Gempa Mentawai-Bengkulu pada 2007 maupun gempa Lombok pada 2018 menjadi contoh bahwa rangkaian gempa besar dapat terjadi akibat aktivitas tektonik yang saling berkaitan. Ketika terjadi gempa besar, tekanan di dalam kerak bumi dapat berubah dan memicu pergerakan pada patahan atau zona subduksi di sekitarnya sehingga memunculkan gempa berikutnya.
"Rangkaian gempa seperti yang terjadi di Venezuela juga berpotensi terjadi pada sejumlah jalur patahan aktif di Indonesia, termasuk Sesar Sumatera dan Palu-Koro. Karena itu, mitigasi harus dilakukan secara menyeluruh, mulai dari pemetaan wilayah rawan dan pembangunan infrastruktur yang aman hingga peningkatan kesiapsiagaan masyarakat," ujar Iktri.

Salah satu bentuk mitigasi tersebut ialah pemetaan kerentanan seismik yang menjadi dasar penyusunan tata ruang dan pembangunan infrastruktur tahan gempa. Pendekatan ini diterapkan Iktri melalui penelitian kolaboratif di kawasan pesisir Teluk Palu menggunakan metode Horizontal to Vertical Spectral Ratio (HVSR), yang menunjukkan adanya wilayah dengan tingkat kerentanan seismik tinggi. Temuan tersebut menunjukkan bahwa informasi mengenai tingkat kerentanan suatu wilayah perlu menjadi dasar dalam penyusunan tata ruang, pembangunan infrastruktur, dan standar bangunan tahan gempa agar risiko kerusakan dapat dikurangi.
Pjs. Rektor Universitas Pertamina, Prof. Dr. tech.

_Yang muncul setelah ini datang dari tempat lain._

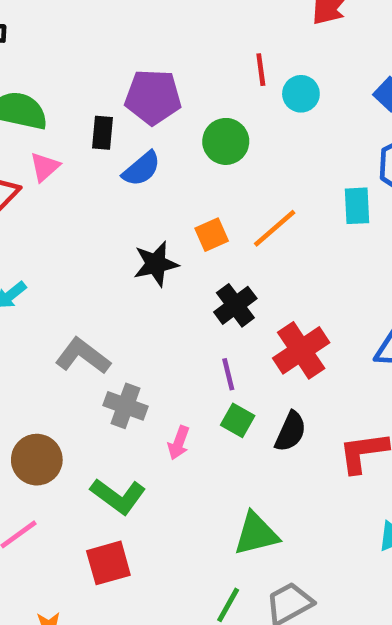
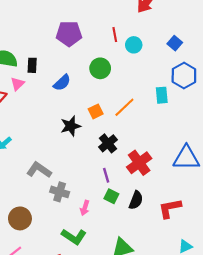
purple pentagon: (153, 97) -> (69, 34), moved
black rectangle: (102, 133) -> (32, 65), moved
green L-shape: (118, 496) -> (74, 237), moved

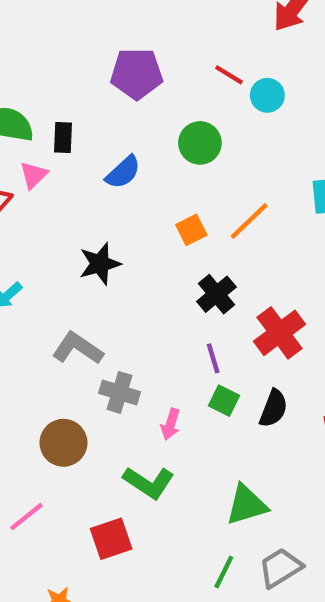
red line: (115, 35) -> (229, 75), turned -48
black star: (71, 126) -> (100, 264), moved
brown circle: (20, 218) -> (63, 443), moved

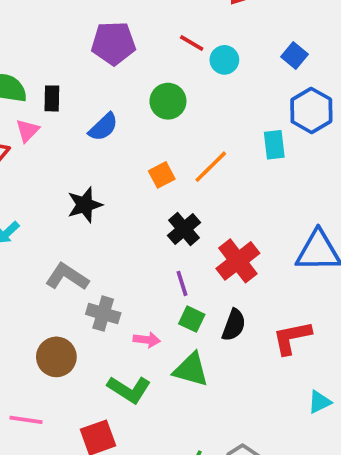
pink arrow: (170, 424) -> (147, 340), turned -100
green triangle: (247, 505) -> (191, 370), moved, turned 33
pink line: (26, 517) -> (26, 420), turned 48

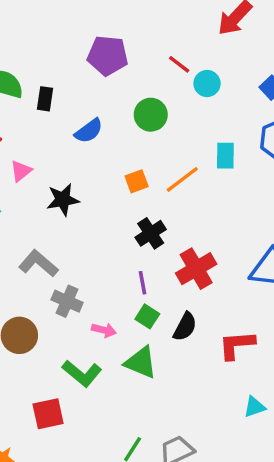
pink triangle: (27, 131) -> (21, 171), moved
cyan rectangle: (274, 145) -> (225, 156), moved

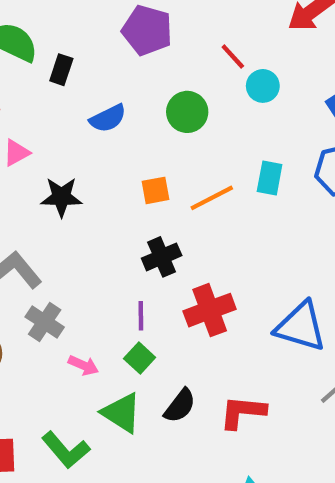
black semicircle: (185, 327) -> (180, 406), moved
green L-shape: (82, 373) -> (66, 450), moved

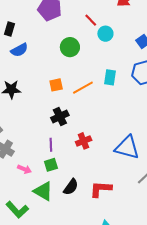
blue semicircle: (108, 118) -> (19, 50), moved
red cross: (210, 310) -> (84, 141), size x0.7
green square: (140, 358) -> (51, 165), turned 32

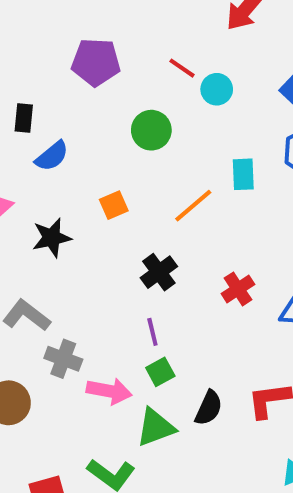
orange square: (56, 85) -> (114, 205), moved
red cross: (84, 141) -> (238, 289), moved
pink arrow: (24, 169) -> (109, 391), size x1.5
green triangle: (43, 191) -> (155, 427), turned -40

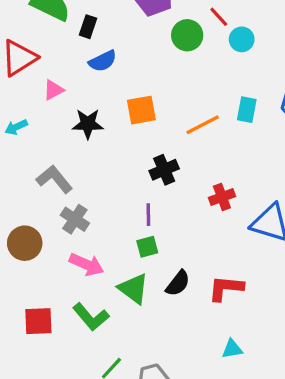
green circle: (151, 130) -> (187, 35), moved
orange square: (114, 205) -> (141, 110), size x1.4
pink arrow: (109, 391) -> (87, 264), moved
green triangle: (155, 427) -> (133, 289), turned 44

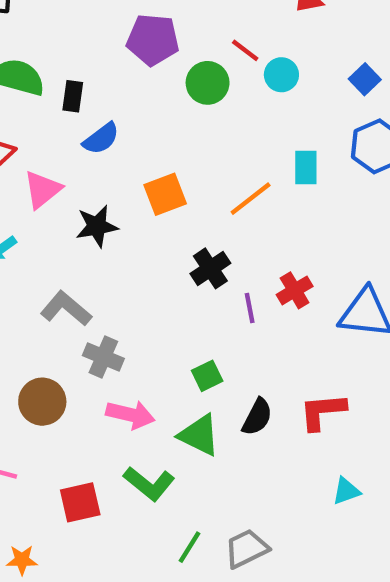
pink triangle: (53, 90) -> (42, 190), size x1.4
purple line: (148, 215) -> (250, 308), moved

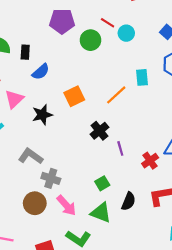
red cross: (295, 290) -> (150, 161), moved
brown circle: (42, 402) -> (35, 203), moved
pink arrow: (130, 415) -> (66, 205), turned 40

Djoko Triyono, M.Si., mengatakan bahwa peristiwa di Venezuela menjadi pengingat bahwa investasi pada riset kebencanaan sama pentingnya dengan pembangunan infrastruktur.
"Sebagai perguruan tinggi yang memiliki keunggulan di bidang energi dan kebumian, Universitas Pertamina berkomitmen memperkuat riset, inovasi, serta kolaborasi lintas disiplin dalam mendukung mitigasi bencana di Indonesia. Pembelajaran dari berbagai peristiwa global menjadi dasar untuk menghasilkan rekomendasi berbasis bukti yang dapat meningkatkan ketangguhan masyarakat terhadap risiko bencana," ujar Prof. Djoko.